Jury in Kim Potter trial ends another day without verdict

In this image taken from video, the prosecution, left, and the defense, right, stand, as the jury enters the courtroom to deliver a question to Hennepin County Judge Regina Chu, during deliberations Tuesday, Dec. 21, 2021, in former Brooklyn Center police Officer Kim Potter’s trial for the April 11 death of Daunte Wright, at the Hennepin County Courthouse in Minneapolis. (Court TV via AP, Pool

Jurors weighing the case of the suburban Minneapolis police officer who shot and killed Black motorist Daunte Wright asked the judge after a full day of deliberations Tuesday what they should do if they can’t reach a verdict.

Judge Regina Chu told them to continue working, as was explained in the initial instructions she gave them.
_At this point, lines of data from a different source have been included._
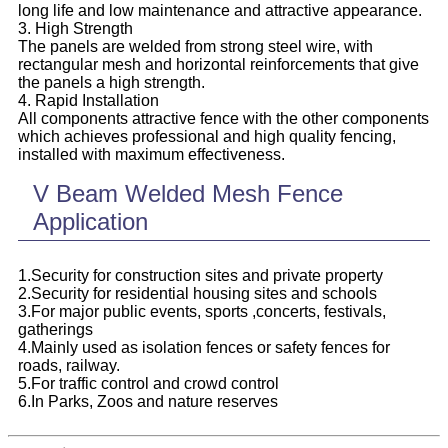
long life and low maintenance and attractive appearance.
3. High Strength
The panels are welded from strong steel wire, with
rectangular mesh and horizontal reinforcements that give
the panels a high strength.
4. Rapid Installation
All components attractive fence with the other components
which achieves professional and high quality fencing,
installed with maximum effectiveness.
V Beam Welded Mesh Fence
Application
1.Security for construction sites and private property
2.Security for residential housing sites and schools
3.For major public events, sports ,concerts, festivals,
gatherings
4.Mainly used as isolation fences or safety fences for
roads, railway.
5.For traffic control and crowd control
6.In Parks, Zoos and nature reserves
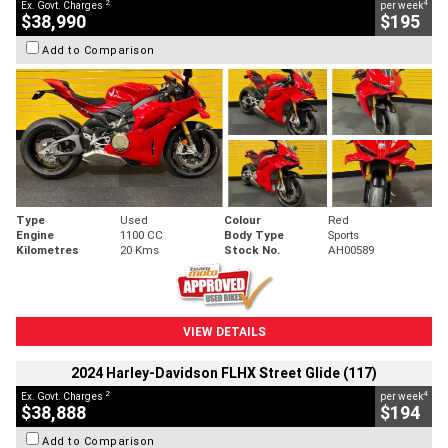
2
4
Ex. Govt. Charges
per week
$38,990
$195
Add to Comparison
Type
Used
Colour
Red
Engine
1100 CC
Body Type
Sports
Kilometres
20 Kms
Stock No.
AH00589
VIEW DETAILS
2024 Harley-Davidson FLHX Street Glide (117)
2
4
Ex. Govt. Charges
per week
$38,888
$194
Add to Comparison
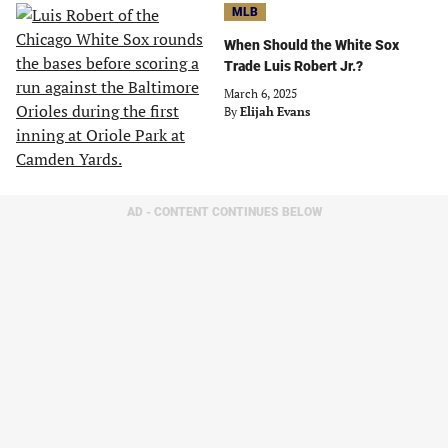
MLB
When Should the White Sox
Trade Luis Robert Jr.?
March 6, 2025
By
Elijah Evans
AD - CONTENT CONTINUES BELOW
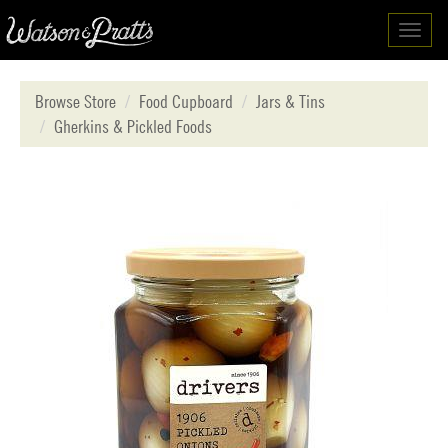
Toggl
navig
Browse Store
Food Cupboard
Jars & Tins
Gherkins & Pickled Foods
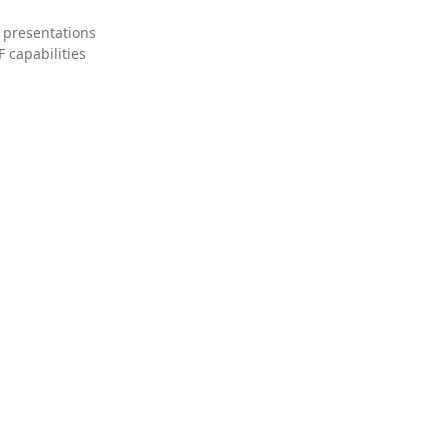
 presentations
 capabilities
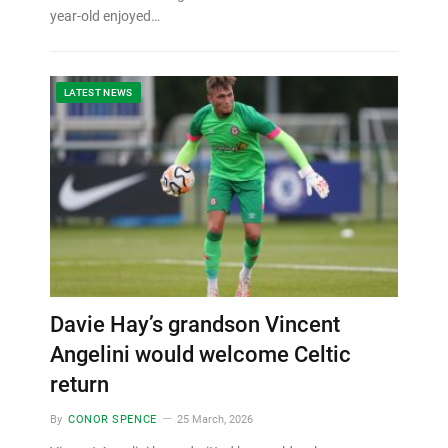
year-old enjoyed…
LATEST NEWS
Davie Hay’s grandson Vincent
Angelini would welcome Celtic
return
By
CONOR SPENCE
25 March, 2026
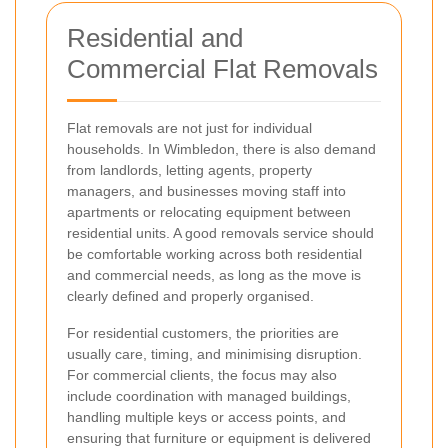
Residential and
Commercial Flat Removals
Flat removals are not just for individual
households. In Wimbledon, there is also demand
from landlords, letting agents, property
managers, and businesses moving staff into
apartments or relocating equipment between
residential units. A good removals service should
be comfortable working across both residential
and commercial needs, as long as the move is
clearly defined and properly organised.
For residential customers, the priorities are
usually care, timing, and minimising disruption.
For commercial clients, the focus may also
include coordination with managed buildings,
handling multiple keys or access points, and
ensuring that furniture or equipment is delivered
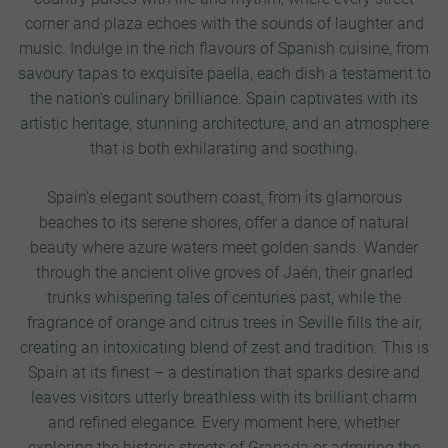
corner and plaza echoes with the sounds of laughter and
music. Indulge in the rich flavours of Spanish cuisine, from
savoury tapas to exquisite paella, each dish a testament to
the nation's culinary brilliance. Spain captivates with its
artistic heritage, stunning architecture, and an atmosphere
that is both exhilarating and soothing.
Spain’s elegant southern coast, from its glamorous
beaches to its serene shores, offer a dance of natural
beauty where azure waters meet golden sands. Wander
through the ancient olive groves of Jaén, their gnarled
trunks whispering tales of centuries past, while the
fragrance of orange and citrus trees in Seville fills the air,
creating an intoxicating blend of zest and tradition. This is
Spain at its finest – a destination that sparks desire and
leaves visitors utterly breathless with its brilliant charm
and refined elegance. Every moment here, whether
exploring the historic streets of Granada or admiring the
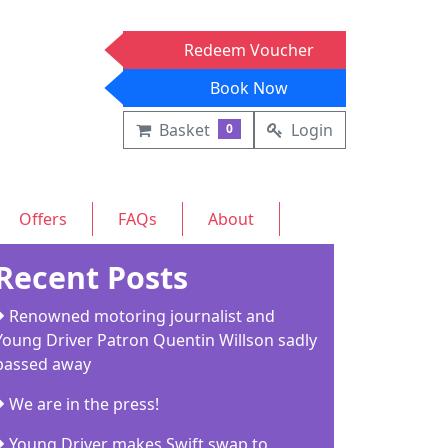
Redeem Voucher
Book Now
Basket
Login
0
Offers
FAQs
About
Recent Posts
Renowned motoring journalist and
Young Driver Patron Quentin Willson sadly
passed away
We are in the press!
Young Driver makes Swift swap to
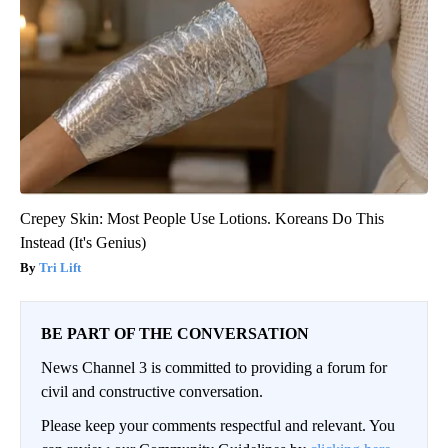
Crepey Skin: Most People Use Lotions. Koreans Do This
Instead (It's Genius)
Tri Lift
BE PART OF THE CONVERSATION
News Channel 3 is committed to providing a forum for
civil and constructive conversation.
Please keep your comments respectful and relevant. You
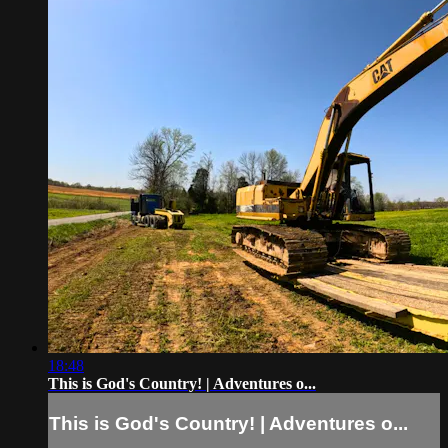
18:48
This is God's Country! | Adventures o...
This is God's Country! | Adventures o...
The jurors resumed deliberations for about 90 more minutes, then ended for the day shortly after 6 p.m. The jury also deliberated for about five hours on Monday.

Former Brooklyn Center officer Kim Potter, who is white, is charged with first- and second-degree manslaughter. If convicted of the most serious charge, Potter, 49, would face a sentence of about seven years under state guidelines, though prosecutors have said they will seek more.

Potter said she meant to use her Taser on Wright rather than her gun. Prosecutors presented evidence on the differences between the gun and the Taser, including weight, feel, size, color, and that the gun was holstered on her right side and the Taser on her left.

Prosecutor Erin Eldridge had said in her closing argument that the jurors would be able to hold both the Taser and the gun to compare them, “to get a feel for the two, and to get a sense of all those differences that you heard about in court, and see for yourselves how different they really are.”

The jurors asked if they could remove zip ties keeping former Potter’s gun in an evidence box so they could hold it, and the judge said they could. Potter attorney Paul Engh had objected, saying that the gun should remain in the box “for safety purposes.”

Jurors can also examine the Taser during their deliberations.

Chu read the jury’s question about deliberating: “If the jury cannot reach consensus, what is the guidance around how long and what steps should be taken?”

She then reread from jury instructions that the jurors should continue to “discuss the case with one another and deliberate with a view toward reaching agreement if you can do so without violating your individual judgment.”

Potter’s attorneys objected to the judge rereading that instruction, arguing that doing so inappropriately emphasized that paragraph over the rest of the instructions. Chu overruled.

Rachel Moran, a professor at the University of St. Thomas School of Law, noted that the jurors didn’t say they were at an impasse.

“Judge (Regina) Chu is going to let them keep deliberating if they don’t express concern or distress about how it’s going. I don’t think she would interrupt the deliberations just because they are going long,” Moran said.

The judge has ordered that the jury be sequestered during deliberations — meaning they remain under the court’s supervision in an undisclosed hotel and cannot return home until they have reached a verdict or the judge has determined they can’t reach one. Her order allows them to communicate with family members as long as they avoid discussing the trial.

During closing arguments, prosecutors accused Potter of a “blunder of epic proportions” in Wright’s death in an April 11 traffic stop — but said a mistake was no defense.